To lose belly fat and to get a flat stomach one has to necessarily do a lot of
stomach exercises. But though stomach exercises may go a long way to tone up
the stomach muscles, they alone are not enough to shrink one’s waistline. The
best way to lose belly fat is to do cardio exercises while changing your eating
habits and following a diet plan.
To lose stomach fat within reasonable time, you should make some physical
exercises a part of your daily routine. Most physical science experts opine that
doing cardio exercises is what is most important to reduce belly fat. These
exercises burn lot more calories and relatively quickly than other forms of
stomach exercises like crunches or leg lifts.
You can not expect to have a flat stomach if there is a layer of fat enveloping your
stomach muscles. Regular cardio exercises burn fat all over your body including
the fat covering your stomach. This would eventually result in your stomach
muscles becoming more prominent and visible. Here are a few practical exercise
tips:
Stomach Isometric Crunch – First exhale and then suck the stomach in and
remain that way for around 15 seconds. Repeat this exercise 6 to 8 times and this
would strengthen the abdominal muscles. This exercise can be done at any time
preferably not immediately after food intake.
2. Abdominal exercise: Lie on your back on the floor with knees bent and feet
rooted on the floor. Place your hands on the sides of the head for support. With
chin tucked to your chest, gently turn your head upward and forward, neck and
shoulder blades lifted off the floor but your lower back pressed to the floor. After
a while, slowly return to the original position. Repeat this exercise six times.
Sit-flat stomach Exercises: Sit on the floor with knees bent, feet placed flat on the
floor. Cross your arms on your chest and turn your head and shoulders forward
toward his chest. Gently lean back, holding your head and shoulders tucked. Stop
when you feel the stomach muscles contracting. Repeat the exercise a couple of
times.
There are several abdominal exercises – though not all of them are equally
effective for developing a flat stomach. There are some important flat stomach
exercises like the basic crunch, the reverse crunch, the oblique crunch and the
bicycle for achieving quick positive results.

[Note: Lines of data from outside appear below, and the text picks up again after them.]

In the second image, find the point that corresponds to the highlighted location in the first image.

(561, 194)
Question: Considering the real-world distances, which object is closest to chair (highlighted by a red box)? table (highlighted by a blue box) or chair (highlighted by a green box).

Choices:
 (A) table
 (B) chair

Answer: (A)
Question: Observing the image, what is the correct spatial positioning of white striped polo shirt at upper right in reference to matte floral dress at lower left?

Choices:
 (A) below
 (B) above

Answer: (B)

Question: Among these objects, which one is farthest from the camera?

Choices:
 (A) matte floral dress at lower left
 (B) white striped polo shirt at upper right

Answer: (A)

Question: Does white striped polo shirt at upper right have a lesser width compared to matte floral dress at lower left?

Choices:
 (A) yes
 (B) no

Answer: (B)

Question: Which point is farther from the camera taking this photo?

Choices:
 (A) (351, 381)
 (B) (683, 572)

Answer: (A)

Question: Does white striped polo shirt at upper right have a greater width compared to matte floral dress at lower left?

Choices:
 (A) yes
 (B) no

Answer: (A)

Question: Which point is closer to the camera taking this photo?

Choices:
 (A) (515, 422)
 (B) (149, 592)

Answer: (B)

The key to obtain a flat stomach is to start in right earnest and even if you make
simple change in your food habits and start some basic exercises, you will see
your belly contracting.
Here are some practical tips to support your flat stomach exercises:
• Briskly walk or still preferably jog for 20 minutes on a daily basis to boost
your metabolism that will burn that body fat.
• Consume a few almonds every morning for burning fat.

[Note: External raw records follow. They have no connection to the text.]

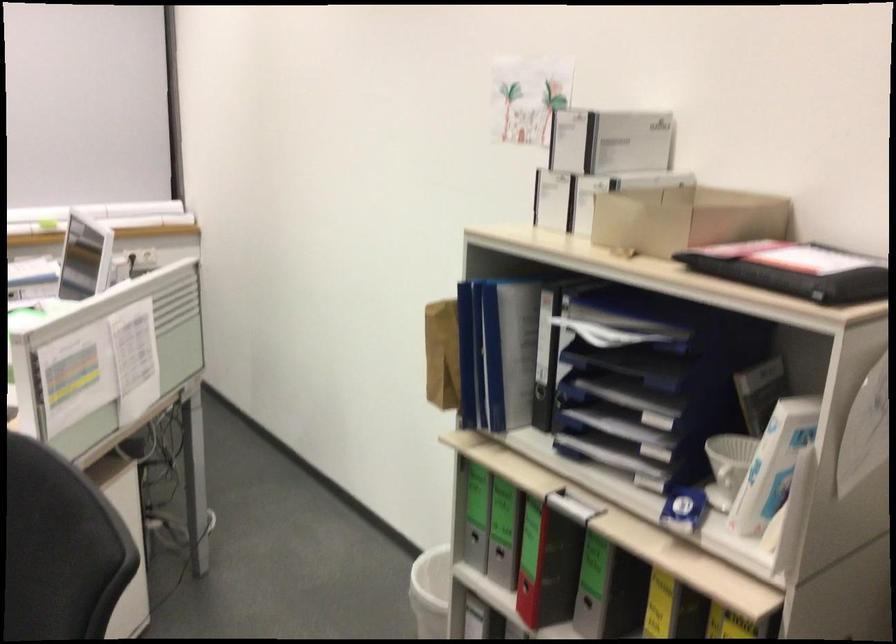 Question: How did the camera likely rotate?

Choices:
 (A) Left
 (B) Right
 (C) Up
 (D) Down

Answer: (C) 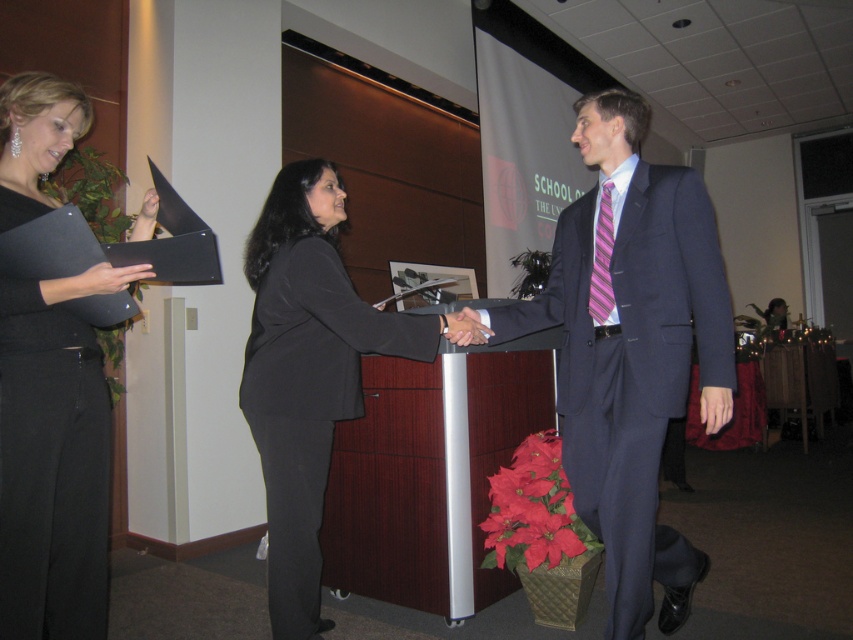 Question: Can you confirm if black matte folder at left is bigger than pink striped tie at center?

Choices:
 (A) yes
 (B) no

Answer: (A)

Question: Among these points, which one is farthest from the camera?

Choices:
 (A) (38, 189)
 (B) (386, 474)

Answer: (B)

Question: Among these objects, which one is farthest from the camera?

Choices:
 (A) black matte suit at center
 (B) matte black folder at left
 (C) pink striped tie at center

Answer: (C)

Question: Does black matte suit at center have a larger size compared to matte black hand at center?

Choices:
 (A) no
 (B) yes

Answer: (B)

Question: Is black matte suit at center below pink striped tie at center?

Choices:
 (A) no
 (B) yes

Answer: (B)

Question: Among these points, which one is farthest from the camera?

Choices:
 (A) (647, 326)
 (B) (94, 275)

Answer: (A)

• Eat more fiber-rich food items and reduce the intake of the bad
carbohydrates.
• Make it a habit to eat brown rice and whole wheat bread.
• Drink only skimmed milk instead of wholesome milk.
• Drink at least 6 glasses of water per day.
• Avoid eating up to 3 hours before retiring to bed.
Just remember that achieving a flat stomach calls for patience and perseverance.
Eat balanced food and do proper exercises - it may take some time, but do not
give up your dream of having a flat stomach.